Selon le projet final, le pont au-dessus du détroit de Messina s’étendra à 3,3 km (2,05 miles) et s’étendra entre deux tours de 400 mètres (1 300 pieds) de haut, avec deux lignes de chemin de fer au milieu et trois voies de circulation de chaque côté.
Rome espère classer le pont comme une dépense militaire pour que cela comptait pour l’objectif de l’OTAN de 5% du PIB dépensé en défense.
Le ministre des Transports, Matteo Salvini, le chef du Parti de droite Lega et un allié gouvernemental de Meloni, a célébré le jalon, affirmant que l’objectif était de terminer le pont entre 2032 et 2033.
Il a également affirmé que le pont créerait 120 000 emplois par an et apporterait une croissance économique dans la région. Les régions de Sicilia et de la Calabre sont deux des plus pauvres d’Europe.
Cependant, le projet devra toujours être accumulé par la cour italienne des auditeurs ainsi que des agences environnementales, au niveau national et de l’UE.
Les résidents locaux de chaque côté du détroit dont les propriétés pourraient être expropriés devront également être consultés et pourraient légalement contester la décision, ce qui signifie que la construction du pont peut être retardée ou décrocher complètement.
Ce ne serait pas la première fois que le bâtiment du pont est levé. Depuis que les premiers plans ont été élaborés il y a plus de 50 ans, diverses idées pour elle ont dû être dépassées pour diverses raisons et il a longtemps fait face à une opposition sévère.
Cela comprenait des préoccupations selon lesquelles de l’énorme montant de l’argent des contribuables serait siphone par les mafias siciliens et calabrians, qui ont une large influence sur la politique et la société dans le sud de l’Italie.
Mercredi, les politiciens locaux ont réitéré leur malheur avec la décision du gouvernement.
Le sénateur Nicola Irto du Parti démocrate (PD) a qualifié le projet de «controversé et de division», affirmant qu’il détournerait «les ressources cruciales des transports locaux, des infrastructures modernes, des écoles sûres et des établissements de santé de qualité».

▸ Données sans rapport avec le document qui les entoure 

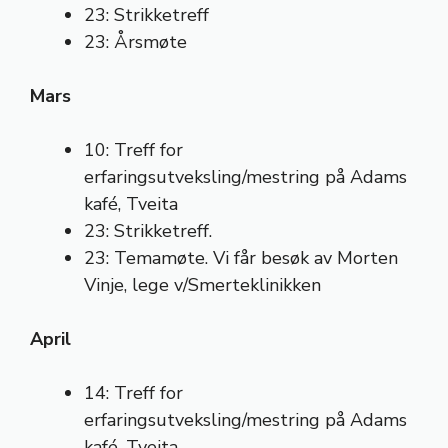
23: Strikketreff
23: Årsmøte
Mars
10: Treff for
erfaringsutveksling/mestring på Adams
kafé, Tveita
23: Strikketreff.
23: Temamøte. Vi får besøk av Morten
Vinje, lege v/Smerteklinikken
April
14: Treff for
erfaringsutveksling/mestring på Adams
kafé, Tveita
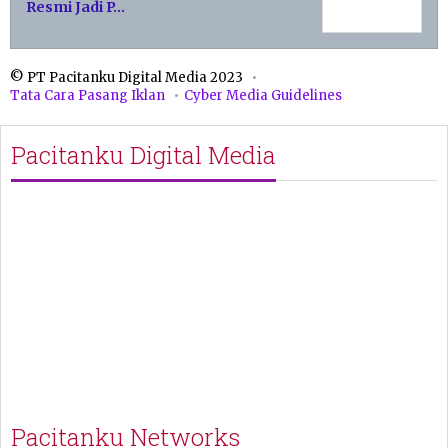
Resmi Jadi P…
© PT Pacitanku Digital Media 2023
Tata Cara Pasang Iklan
Cyber Media Guidelines
Pacitanku Digital Media
Pacitanku Networks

Giusy Caminiti, le maire de Villa San Giovanni, près de l’endroit où le pont serait construit sur le rivage calabrien, a déclaré que sa ville serait gravement affectée et exhortait plus de temps pour des consultations.
Le comité de la base du Calabrian “Non au pont” a critiqué l’annonce de mercredi et a déclaré qu’il s’agissait d’une manœuvre politique, plutôt que de l’issue d’une évaluation technique approfondie.
Les groupes locaux qui s’opposent au pont affirment également que sa construction utiliserait des millions de litres d’eau par jour tandis que la Sicile et la Calabre ont régulièrement du mal avec la sécheresse.
Actuellement, le seul moyen pour les trains de traverser le détroit est de faire chuter les entraîneurs sur les ferries et de transporter la mer dans un voyage de 30 minutes.